Elecciones en Guatemala, las mujeres marginadas del poder

Participación Política de las Mujeres
   La segunda vuelta, 4 de noviembre de 2007
Elecciones en Guatemala, las mujeres marginadas del poder
CIMAC | Guatemala.- 04/10/2007

Desde que hace 62 años se les otorgó el derecho al voto a las mujeres guatemaltecas. Conquistaron espacios, pero su participación en la vida política continúa siendo insuficiente, a pesar de representar más de la mitad de la población.


Prensa Latina Mujeres del Tercer Milenio señala que fue en 1945, durante el gobierno revolucionario de Juan José Arévalo, que se permitió a las mujeres guatemaltecas ejercer el sufragio, aunque en esa ocasión se excluyó a las analfabetas y 20 años después se extendió a todas sin distinción.


Corresponde a Alma Rosa Castañeda de Mora el mérito de ser la primera en llegar, hace medio siglo, al Congreso de la República, órgano que ha sido presidido por dos mujeres: Catalina Soberanis y Arabella Castro.


Sin embargo, aunque ellas representan el 51 por ciento de la población, en la actualidad sólo 19 tienen escaños en un Parlamento de 158 miembros, es decir, apenas el 12 por ciento.


Su poca presencia en el organismo legislativo trae como consecuencia que muchas leyes de beneficio para el sector queden engavetadas, entre ellas las dirigidas a tipificar delitos como el acoso sexual y la violencia intrafamiliar.


Una situación similar ocurre en los gobiernos municipales, donde sólo ocho de 332 alcaldías están encabezadas por mujeres. Existen varios factores que limitan su participación en la vida política del país y en primer lugar está la persistencia de un esquema de sociedad patriarcal y excluyente, en la cual los valores se miden por patrones machistas y racistas.


Otro aspecto determinante es el elevado índice de analfabetismo, sobretodo de las niñas del área rural, donde cerca del 70 por ciento abandona la escuela antes de concluir el tercer grado y sólo 17 de cada 100 completan la primaria.


Para nosotras se trata de vencer dos obstáculos, uno es la estructura patriarcal de las comunidades y el otro es la discriminación que sufrimos a nivel nacional, dijo a Prensa Latina Rosario Toj, de la Misión Indígena de Observación Electoral.


Estos factores fueron exacerbados durante los 36 años de conflicto armado interno por la ruptura del equilibrio democrático que anuló la capacidad de respuesta de la sociedad civil, y redujo las oportunidades de desarrollo y participación de la mujer.


Los Acuerdos de Paz, firmados en 1996, dieron paso a la formación de organizaciones de mujeres locales, regionales y nacionales, y surgieron entidades contra la violencia de género, por la reforma educativa y el resarcimiento a las víctimas de la guerra.


A pesar de ello, los niveles de incidencia no se corresponden con los esfuerzos realizados y todavía hay carencia de políticas públicas y normativas jurídicas desde una perspectiva que incluya de manera integral a ese sector.


Hay más espacios, pero aún no hay una apertura plena para que las mujeres participen, dijo la dirigente Sandra Morán, y añadió que en los casos en los cuales se ha avanzado es porque han peleado bastante.


Aunque Guatemala fue el país pionero a nivel centroamericano en aprobar el sufragio femenino, hoy ocupa uno de los últimos lugares de América Latina en participación de las mujeres en las instancias de dirección.

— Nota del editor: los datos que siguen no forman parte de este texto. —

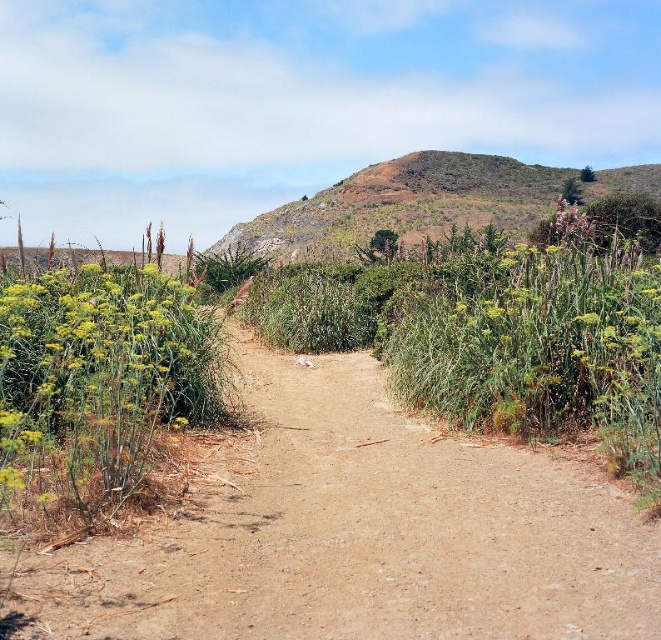 Is green leafy plant at left smaller than green grassy hillside at upper center?

Yes.

Is green leafy plant at left positioned in front of green grassy hillside at upper center?

Yes, green leafy plant at left is in front of green grassy hillside at upper center.

Is point (97, 330) closer to camera compared to point (418, 230)?

That is True.

The image size is (661, 640). Find the location of `green leafy plant at left`. green leafy plant at left is located at coordinates (89, 372).

Consider the image. Does brown dirt track at center have a lesser height compared to green leafy plant at left?

Yes, brown dirt track at center is shorter than green leafy plant at left.

Who is taller, brown dirt track at center or green leafy plant at left?

With more height is green leafy plant at left.

Is point (286, 496) more distant than point (169, 406)?

No, (286, 496) is closer to viewer.

Identify the location of brown dirt track at center. (360, 532).

Does brown dirt track at center appear on the right side of green grassy hillside at upper center?

In fact, brown dirt track at center is to the left of green grassy hillside at upper center.

Between brown dirt track at center and green grassy hillside at upper center, which one is positioned lower?

brown dirt track at center is lower down.

Between point (258, 568) and point (373, 220), which one is positioned in front?

Point (258, 568)

You are a GUI agent. You are given a task and a screenshot of the screen. Output one action in this format:
    pyautogui.click(x=<x>, y=<y>)
    Task: Click on the brown dirt track at center
    
    Given the screenshot: What is the action you would take?
    pyautogui.click(x=360, y=532) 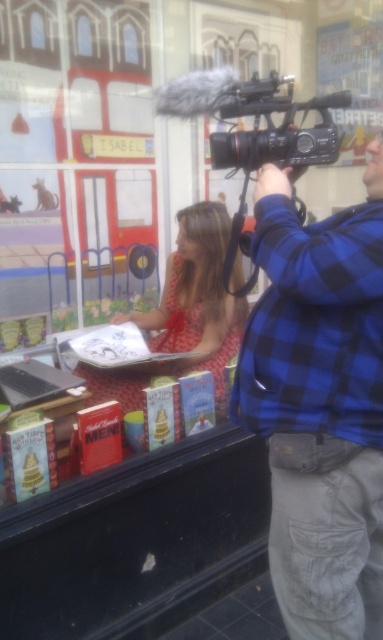 Between point (332, 285) and point (289, 97), which one is positioned behind?

Point (289, 97)

Find the location of a particular element. This screenshot has width=383, height=640. blue checkered shirt at upper right is located at coordinates (314, 324).

Does point (276, 316) come behind point (212, 145)?

No.

Image resolution: width=383 pixels, height=640 pixels. I want to click on blue checkered shirt at upper right, so click(314, 324).

Who is more distant from viewer, [366,285] or [158,326]?

Point [158,326]

Is blue plaid shirt at upper right wider than matte red dress at center?

In fact, blue plaid shirt at upper right might be narrower than matte red dress at center.

Is point (327, 237) positioned after point (209, 252)?

No, (327, 237) is closer to viewer.

Find the location of a particular element. blue plaid shirt at upper right is located at coordinates (320, 404).

Can you confirm if blue plaid shirt at upper right is taller than blue checkered shirt at upper right?

Correct, blue plaid shirt at upper right is much taller as blue checkered shirt at upper right.

Between point (364, 173) and point (381, 349), which one is positioned behind?

The point (364, 173) is more distant.

Locate an element on the screen. The image size is (383, 640). blue plaid shirt at upper right is located at coordinates (320, 404).

At what (x,y) coordinates should I click in order to perform the action: click on blue plaid shirt at upper right. Please return your answer as a coordinate pair (x, y). The height and width of the screenshot is (640, 383). Looking at the image, I should click on (320, 404). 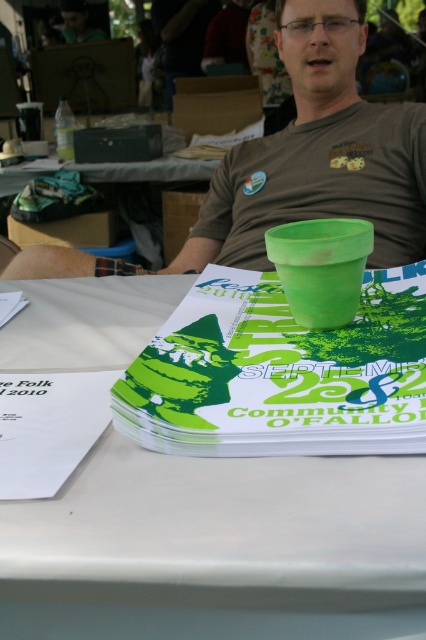 You are standing 12 inches away from the table in the scene. If you want to reach the point at coordinates point (261,596), will you be able to do so without moving closer?

The point (261,596) is 10.85 inches away from the viewer. Since you are already standing 12 inches away from the table, you are farther than the required distance. Therefore, you can reach the point without moving closer.

You are setting up for an event and need to place a 32 inch wide banner between the white paper at center and the matte green pot at upper center. Can the banner fit between them?

The distance between the white paper at center and the matte green pot at upper center is 31.82 inches. Since the banner is 32 inches wide, it will not fit between them as the space is slightly smaller.

You are a guest at the festival and want to pick up the white paper at center and the matte green pot at upper center. Which one can you reach without moving your current position?

The white paper at center is closer to the viewer than the matte green pot at upper center, so you can reach the white paper at center without moving. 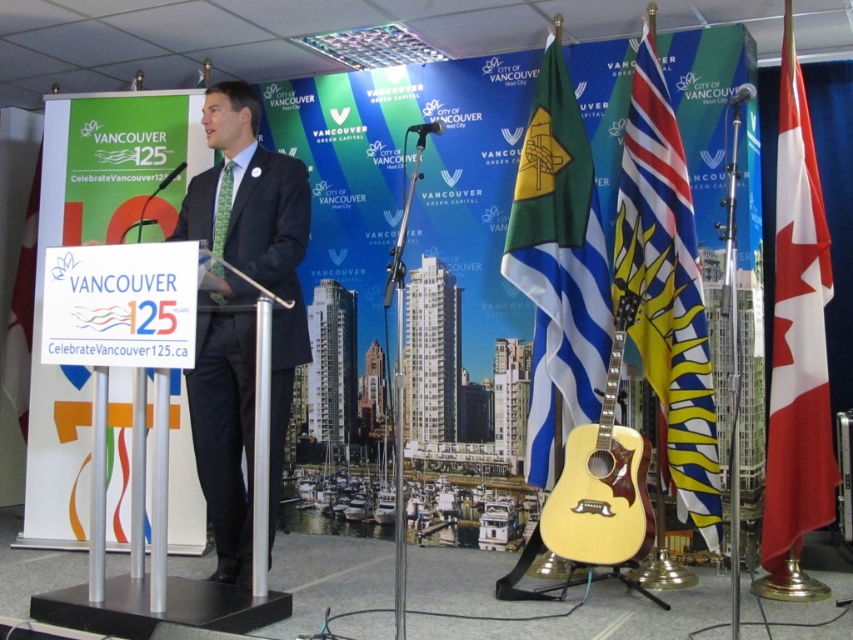 Question: Which of the following is the closest to the observer?

Choices:
 (A) red/white fabric flag at right
 (B) black matte suit at center

Answer: (B)

Question: Can you confirm if black matte suit at center is wider than red/white fabric flag at right?

Choices:
 (A) yes
 (B) no

Answer: (A)

Question: Can you confirm if yellow and black striped flag at center is wider than white paper at left?

Choices:
 (A) no
 (B) yes

Answer: (B)

Question: Which point is closer to the camera?

Choices:
 (A) natural wood acoustic guitar at center
 (B) green fabric flag at center
 (C) white paper at left
 (D) red/white fabric flag at right

Answer: (A)

Question: Does black matte suit at center appear over yellow and black striped flag at center?

Choices:
 (A) no
 (B) yes

Answer: (A)

Question: Which object appears farthest from the camera in this image?

Choices:
 (A) red/white fabric flag at right
 (B) natural wood acoustic guitar at center
 (C) yellow and black striped flag at center

Answer: (C) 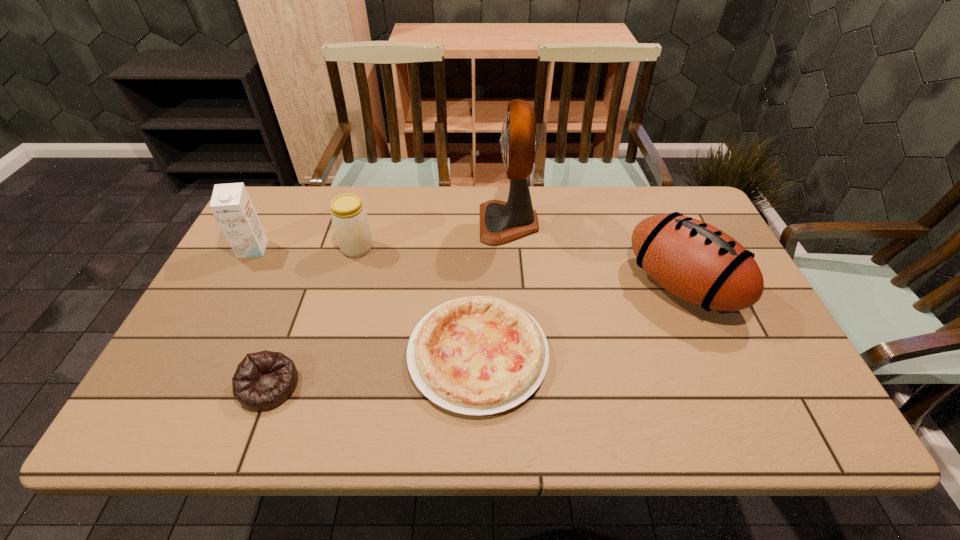 Identify the location of free region located on the left of the football (American). (612, 286).

The width and height of the screenshot is (960, 540). What are the coordinates of `free space located 0.240m on the left of the jar` in the screenshot? It's located at (259, 248).

Identify the location of vacant space located on the back of the beanbag. (286, 340).

At what (x,y) coordinates should I click in order to perform the action: click on vacant space located on the left of the pizza. Please return your answer as a coordinate pair (x, y). The width and height of the screenshot is (960, 540). Looking at the image, I should click on (340, 354).

I want to click on object present at the far edge, so click(x=501, y=222).

Image resolution: width=960 pixels, height=540 pixels. I want to click on beanbag that is at the near edge, so click(263, 380).

Find the location of a particular element. pizza situated at the near edge is located at coordinates click(478, 355).

The image size is (960, 540). What are the coordinates of `object located in the left edge section of the desktop` in the screenshot? It's located at (231, 205).

Identify the location of object located at the right edge. (695, 261).

Locate an element on the screen. vacant space at the far edge is located at coordinates (551, 196). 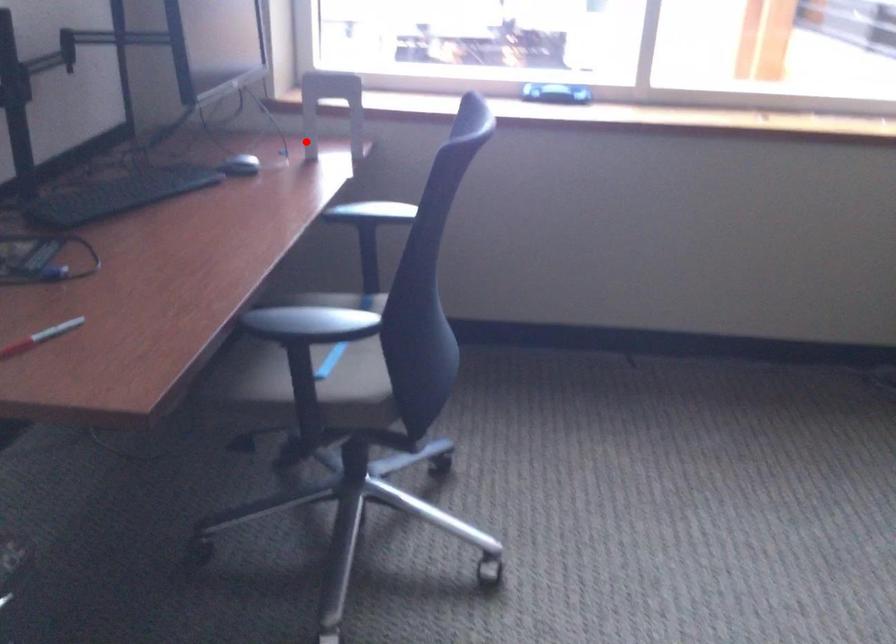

Durante las elecciones del 9 de septiembre, de los 29 mil 821 candidatos inscritos para disputar un puesto, sólo tres mil 762, el 12.6 por ciento, fueron mujeres.


En esos comicios una indígena, la Premio Nobel de la Paz Rigoberta Menchú, se postuló al cargo de jefa de Estado y una feminista, Walda Barrios, para la vicepresidencia, pero ambas quedaron muy distantes de las primeras posiciones.


Y es que por el reducido número de candidatas y los lugares tan alejados que ocupan en los listados electorales, pocas tienen oportunidades de ser electas y la mayoría de los puestos a nivel municipal, departamental y nacional continúan siendo ejercidos por hombres.